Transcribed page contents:
-*-*-
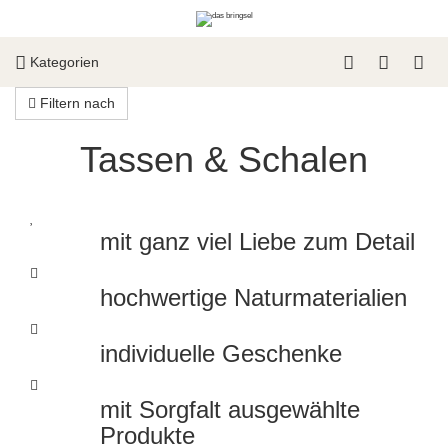
Kategorien
Filtern nach
Tassen & Schalen
mit ganz viel Liebe zum Detail
hochwertige Naturmaterialien
individuelle Geschenke
mit Sorgfalt ausgewählte
Produkte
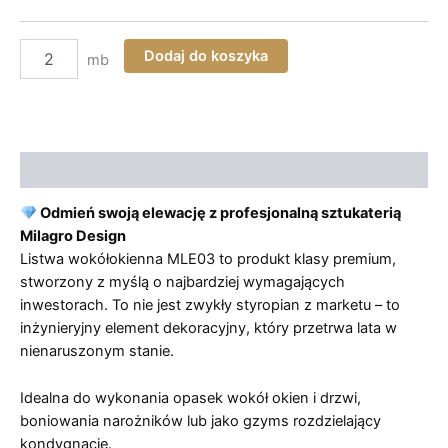
ilość
Dodaj do koszyka
mb
Listwa
Elewacyjna
MLE03
–
Twarda
Sztukateria
Opis
EPS-
200
Odmień swoją elewację z profesjonalną sztukaterią
(Klasa
Milagro Design
Premium)
Listwa wokółokienna MLE03 to produkt klasy premium,
stworzony z myślą o najbardziej wymagających
inwestorach. To nie jest zwykły styropian z marketu – to
inżynieryjny element dekoracyjny, który przetrwa lata w
nienaruszonym stanie.
Idealna do wykonania opasek wokół okien i drzwi,
boniowania narożników lub jako gzyms rozdzielający
kondygnacje.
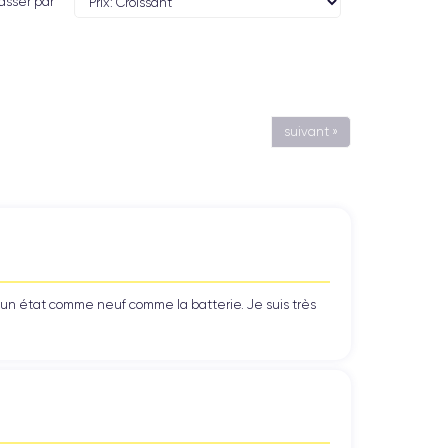
asser par
suivant »
’un état comme neuf comme la batterie. Je suis très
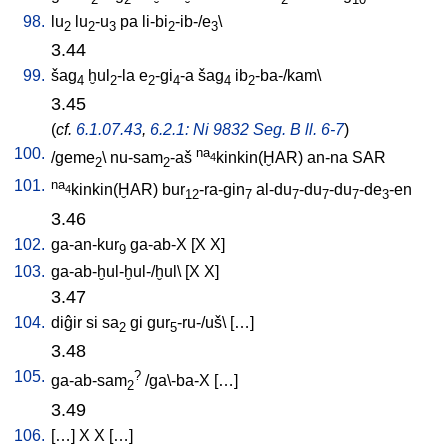
98.
lu
lu
-u
pa
li-bi
-ib-/e
\
2
2
3
2
3
3.44
99.
šag
ḫul
-la
e
-gi
-a
šag
ib
-ba-/kam
\
4
2
2
4
4
2
3.45
(
cf.
6.1.07.43
,
6.2.1: Ni 9832 Seg. B ll. 6-7
)
100.
na
/
geme
\
nu-sam
-aš
kinkin(ḪAR)
an-na
SAR
4
2
2
101.
na
kinkin(ḪAR)
bur
-ra-gin
al-du
-du
-du
-de
-en
4
12
7
7
7
7
3
3.46
102.
ga-an-kur
ga-ab-X
[
X
X
]
9
103.
ga-ab-ḫul-ḫul-/ḫul
\ [
X
X
]
3.47
104.
diĝir
si
sa
gi
gur
-ru-/uš
\ [
…
]
2
5
3.48
105.
?
ga-ab-sam
/
ga\-ba-X
[
…
]
2
3.49
106.
[
…
]
X
X
[
…
]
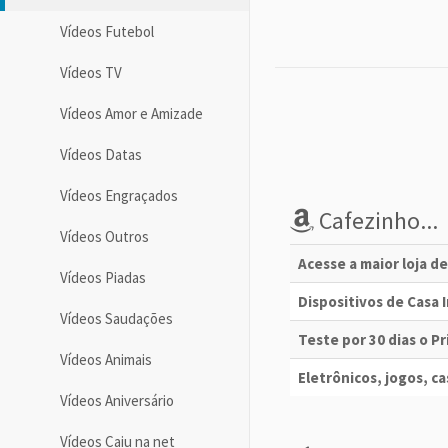
Vídeos Futebol
Vídeos TV
Vídeos Amor e Amizade
Vídeos Datas
Vídeos Engraçados
Cafezinho...
Vídeos Outros
Acesse a maior loja d
Vídeos Piadas
Dispositivos de Casa
Vídeos Saudações
Teste por 30 dias o 
Vídeos Animais
Eletrônicos, jogos, cas
Vídeos Aniversário
Vídeos Caiu na net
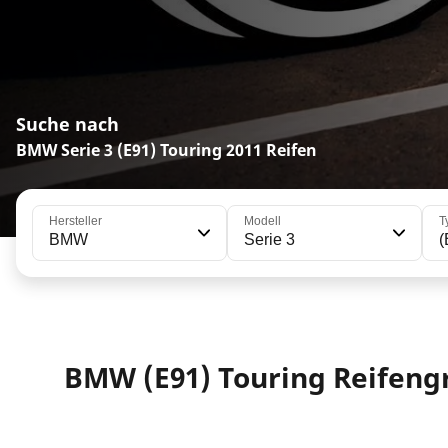
Suche nach
BMW Serie 3 (E91) Touring 2011 Reifen
Hersteller
Modell
T
BMW
Serie 3
(
BMW (E91) Touring Reifen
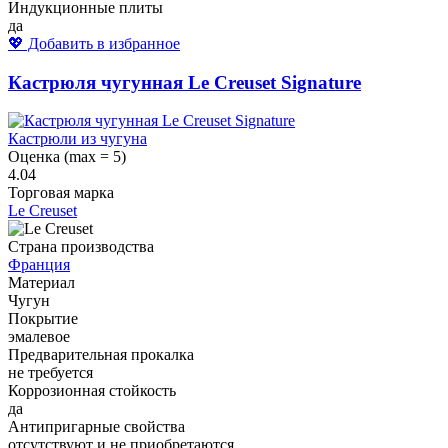
Индукционные плиты
да
💖 Добавить в избранное
Кастрюля чугунная Le Creuset Signature
Кастрюли из чугуна
Оценка (max = 5)
4.04
Торговая марка
Le Creuset
Страна производства
Франция
Материал
Чугун
Покрытие
эмалевое
Предварительная прокалка
не требуется
Коррозионная стойкость
да
Антипригарные свойства
отсутствуют и не приобретаются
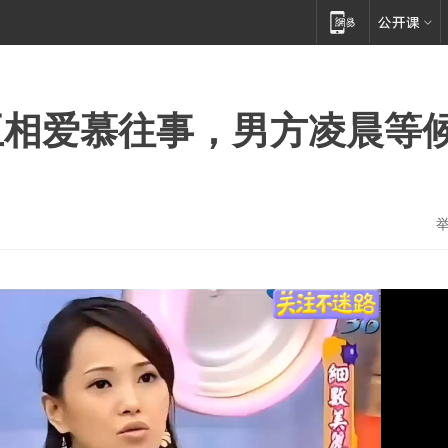
互相爱慕往事，男方凌晨等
-*-*-
[Work item] Without including any picture, set down every line above exactly as it stands.

[Solution to the exercise]
Kategorien
Filtern nach
Tassen & Schalen
mit ganz viel Liebe zum Detail
hochwertige Naturmaterialien
individuelle Geschenke
mit Sorgfalt ausgewählte
Produkte
ilość
Dodaj do koszyka
mb
Listwa
Elewacyjna
MLE03
–
Twarda
Sztukateria
Opis
EPS-
200
Odmień swoją elewację z profesjonalną sztukaterią
(Klasa
Milagro Design
Premium)
Listwa wokółokienna MLE03 to produkt klasy premium,
stworzony z myślą o najbardziej wymagających
inwestorach. To nie jest zwykły styropian z marketu – to
inżynieryjny element dekoracyjny, który przetrwa lata w
nienaruszonym stanie.
Idealna do wykonania opasek wokół okien i drzwi,
boniowania narożników lub jako gzyms rozdzielający
kondygnacje.
asser par
suivant »
’un état comme neuf comme la batterie. Je suis très
98.
lu
lu
-u
pa
li-bi
-ib-/e
\
2
2
3
2
3
3.44
99.
šag
ḫul
-la
e
-gi
-a
šag
ib
-ba-/kam
\
4
2
2
4
4
2
3.45
(
cf.
6.1.07.43
,
6.2.1: Ni 9832 Seg. B ll. 6-7
)
100.
na
/
geme
\
nu-sam
-aš
kinkin(ḪAR)
an-na
SAR
4
2
2
101.
na
kinkin(ḪAR)
bur
-ra-gin
al-du
-du
-du
-de
-en
4
12
7
7
7
7
3
3.46
102.
ga-an-kur
ga-ab-X
[
X
X
]
9
103.
ga-ab-ḫul-ḫul-/ḫul
\ [
X
X
]
3.47
104.
diĝir
si
sa
gi
gur
-ru-/uš
\ [
…
]
2
5
3.48
105.
?
ga-ab-sam
/
ga\-ba-X
[
…
]
2
3.49
106.
[
…
]
X
X
[
…
]
Vídeos Futebol
Vídeos TV
Vídeos Amor e Amizade
Vídeos Datas
Vídeos Engraçados
Cafezinho...
Vídeos Outros
Acesse a maior loja d
Vídeos Piadas
Dispositivos de Casa
Vídeos Saudações
Teste por 30 dias o 
Vídeos Animais
Eletrônicos, jogos, cas
Vídeos Aniversário
Vídeos Caiu na net
Suche nach
BMW Serie 3 (E91) Touring 2011 Reifen
Hersteller
Modell
T
BMW
Serie 3
(
BMW (E91) Touring Reifen
Индукционные плиты
да
💖 Добавить в избранное
Кастрюля чугунная Le Creuset Signature
Кастрюли из чугуна
Оценка (max = 5)
4.04
Торговая марка
Le Creuset
Страна производства
Франция
Материал
Чугун
Покрытие
эмалевое
Предварительная прокалка
не требуется
Коррозионная стойкость
да
Антипригарные свойства
отсутствуют и не приобретаются
互相爱慕往事，男方凌晨等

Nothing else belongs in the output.